University Could Fire Staffers, Punish Students for Using Wrong Pronouns
The University of Minnesota is considering a new policy that would punish faculty and students who use the wrong pronouns.
It calls it the “Pronoun Rule.” The policy is designed to protect transgender people from being mis-gendered.
Mis-gendered is the culturally correct term used when you call someone by a name or a personal pronoun he or she no longer uses.
Under the proposed policy professors, staff and students who use the wrong pronouns (he, she, ze) would face penalties up to firing or expulsion.
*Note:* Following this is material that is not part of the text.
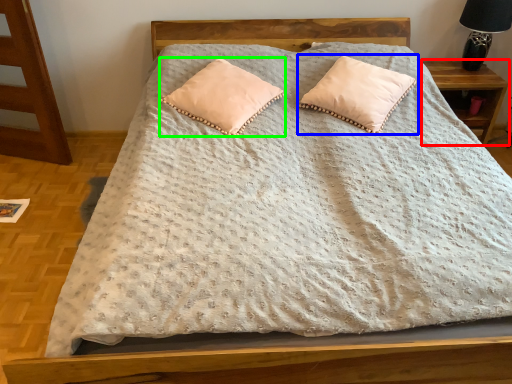 Question: Considering the real-world distances, which object is closest to nightstand (highlighted by a red box)? pillow (highlighted by a blue box) or pillow (highlighted by a green box).

Choices:
 (A) pillow
 (B) pillow

Answer: (A) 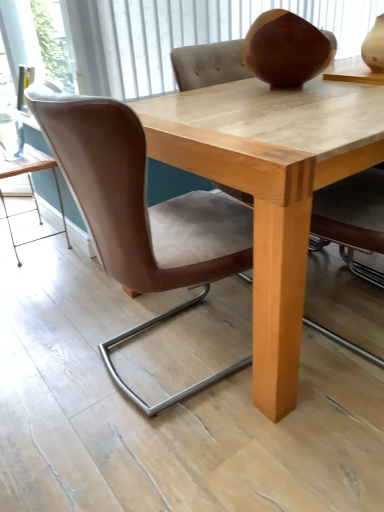 Question: Is transparent glass door at upper left inside the boundaries of light brown wood table at lower left, or outside?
Let’s say a professor calls on Darlene during class. But Darlene is now Larry. Well, that professor would face disciplinary action up to firing.
Let’s say a student refers to a classmate as he when in fact he might be she or identifies as ze or something else on the gender spectrum. That student could face expulsion.
The university said its pronoun rule is the most ambitious of its kind in the country — covering everything from mis-gendering to bathrooms to locker rooms.
“The intent is to be able to create more access and an inclusive environment for all of our community members regardless of their gender identity,” university spokesperson Gabrielle Mead told the Star-Tribune.
The end result, the university said, is to be welcoming and respectful to everybody.
“I have friends who really want me to refer to them as ‘they’ because they don’t strongly feel male or female,” Professor Melissa Harl Sellew told the newspaper. “They tell you it’s really affirming when you’re called by the correct pronouns, and it’s really saddening when you’re not.”
But there are some on campus who fear the proposed policy could lead to an assault on the First Amendment.
“Where it becomes controversial is where you move from being about good behavior … into a disciplinary matter,” Professor Joseph Konstan said.
And there’s also the matter of letting male students who identify as female students use locker rooms and bathrooms meant for biological females.
“Being welcoming and respectful to everyone is a wonderful goal,” the professor told the newspaper. “But do we allow a student to say we won’t room with somebody who was born with a different gender?”
And what about a gender-fluid person? How are professors and students supposed to keep up with the fluidity of one’s gender? A student could be a guy in the morning but by afternoon, he, she, ze, they could be somewhere else on the gender spectrum.
And for that matter, is there a penalty for leaving the toilet seat up in a gender-neutral bathroom?